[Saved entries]
• • • •
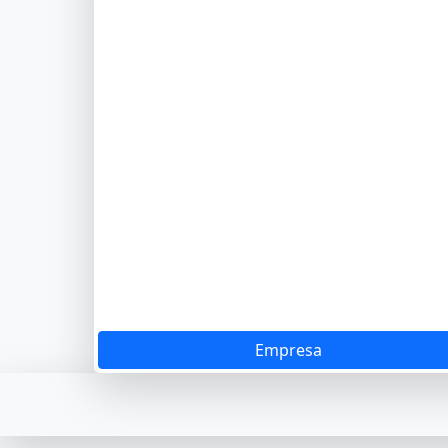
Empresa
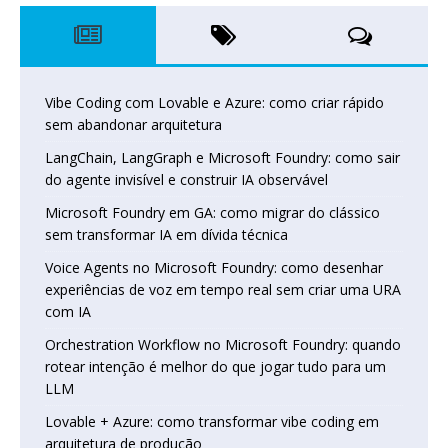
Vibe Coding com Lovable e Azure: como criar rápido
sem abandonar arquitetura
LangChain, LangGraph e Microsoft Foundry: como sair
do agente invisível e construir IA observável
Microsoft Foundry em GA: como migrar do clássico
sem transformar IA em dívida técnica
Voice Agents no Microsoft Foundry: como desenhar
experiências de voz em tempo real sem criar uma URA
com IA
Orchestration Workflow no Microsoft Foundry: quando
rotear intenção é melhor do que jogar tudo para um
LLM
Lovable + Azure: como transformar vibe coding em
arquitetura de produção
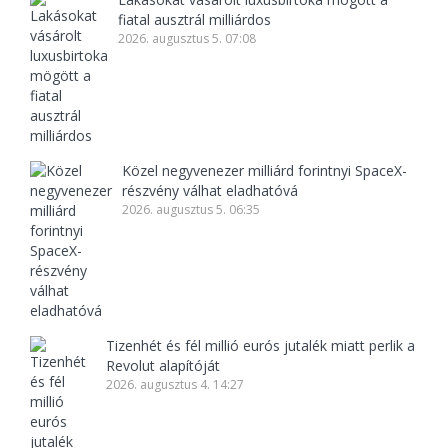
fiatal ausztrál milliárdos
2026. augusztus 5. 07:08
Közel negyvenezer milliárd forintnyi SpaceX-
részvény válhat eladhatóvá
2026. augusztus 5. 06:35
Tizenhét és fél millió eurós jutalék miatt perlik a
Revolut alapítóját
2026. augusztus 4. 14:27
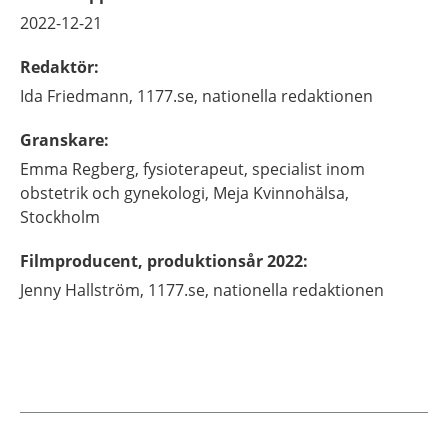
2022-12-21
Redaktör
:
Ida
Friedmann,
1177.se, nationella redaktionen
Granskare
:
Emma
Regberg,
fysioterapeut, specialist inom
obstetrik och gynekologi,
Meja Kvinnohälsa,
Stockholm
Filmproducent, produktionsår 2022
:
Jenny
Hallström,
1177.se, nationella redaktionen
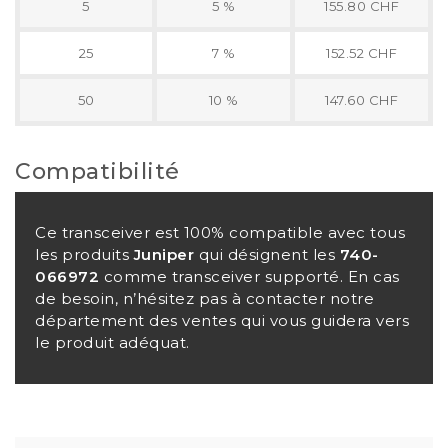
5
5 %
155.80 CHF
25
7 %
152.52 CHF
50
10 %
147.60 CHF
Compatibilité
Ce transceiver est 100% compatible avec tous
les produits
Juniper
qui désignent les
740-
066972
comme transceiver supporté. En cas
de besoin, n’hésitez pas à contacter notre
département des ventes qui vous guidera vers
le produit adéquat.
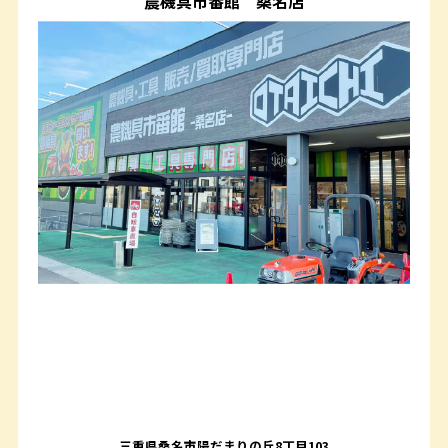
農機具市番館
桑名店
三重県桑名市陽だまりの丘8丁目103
• • • •
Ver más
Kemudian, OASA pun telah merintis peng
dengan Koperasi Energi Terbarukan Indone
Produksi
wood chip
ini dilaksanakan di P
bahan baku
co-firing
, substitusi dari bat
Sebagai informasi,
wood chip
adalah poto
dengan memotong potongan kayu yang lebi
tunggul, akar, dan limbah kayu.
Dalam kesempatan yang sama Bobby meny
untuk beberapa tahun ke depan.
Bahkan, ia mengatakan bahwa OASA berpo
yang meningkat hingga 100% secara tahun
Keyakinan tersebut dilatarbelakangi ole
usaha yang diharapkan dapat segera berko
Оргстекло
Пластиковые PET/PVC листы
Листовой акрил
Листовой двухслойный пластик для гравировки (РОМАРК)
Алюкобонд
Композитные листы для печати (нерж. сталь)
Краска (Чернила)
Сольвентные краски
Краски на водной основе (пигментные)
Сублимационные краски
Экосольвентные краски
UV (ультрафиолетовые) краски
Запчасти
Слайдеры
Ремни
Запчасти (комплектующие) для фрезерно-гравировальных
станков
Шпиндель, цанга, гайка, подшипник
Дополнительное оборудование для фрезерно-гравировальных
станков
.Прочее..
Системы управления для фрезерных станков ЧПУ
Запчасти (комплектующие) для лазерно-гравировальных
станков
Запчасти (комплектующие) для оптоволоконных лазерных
• • • •
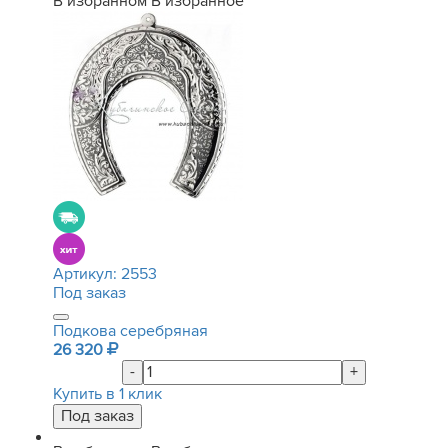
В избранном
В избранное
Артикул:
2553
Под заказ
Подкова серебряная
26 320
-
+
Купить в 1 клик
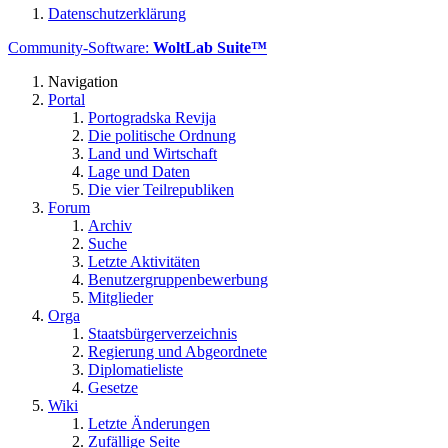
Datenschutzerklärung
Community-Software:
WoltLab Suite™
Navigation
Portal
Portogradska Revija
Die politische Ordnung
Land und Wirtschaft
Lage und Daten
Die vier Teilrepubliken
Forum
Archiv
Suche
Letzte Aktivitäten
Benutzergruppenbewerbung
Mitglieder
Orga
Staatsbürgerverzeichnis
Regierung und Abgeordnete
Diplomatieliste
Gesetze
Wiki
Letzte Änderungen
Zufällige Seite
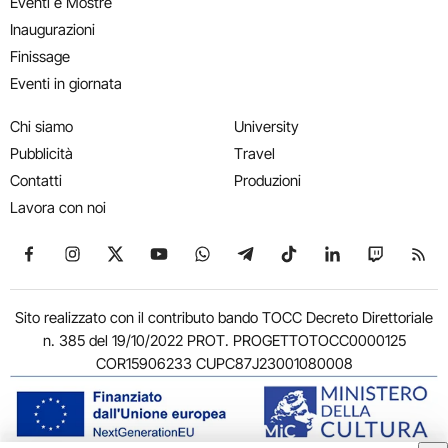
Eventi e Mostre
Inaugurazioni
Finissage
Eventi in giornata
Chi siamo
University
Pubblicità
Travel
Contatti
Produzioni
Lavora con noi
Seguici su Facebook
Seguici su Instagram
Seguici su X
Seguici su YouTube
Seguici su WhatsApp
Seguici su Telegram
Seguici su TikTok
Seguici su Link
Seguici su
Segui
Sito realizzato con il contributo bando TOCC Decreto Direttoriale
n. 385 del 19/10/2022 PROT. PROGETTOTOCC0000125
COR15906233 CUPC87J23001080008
• • • •
**What is required**
Quote word for word only the lines above from the one containing "de besoin, n’hésitez pas à contacter notre" through the one containing "三重県桑名市陽だまりの丘8丁目103". Pictures stay out of your copy.

**Solution**
de besoin, n’hésitez pas à contacter notre
département des ventes qui vous guidera vers
le produit adéquat.
農機具市番館
桑名店
三重県桑名市陽だまりの丘8丁目103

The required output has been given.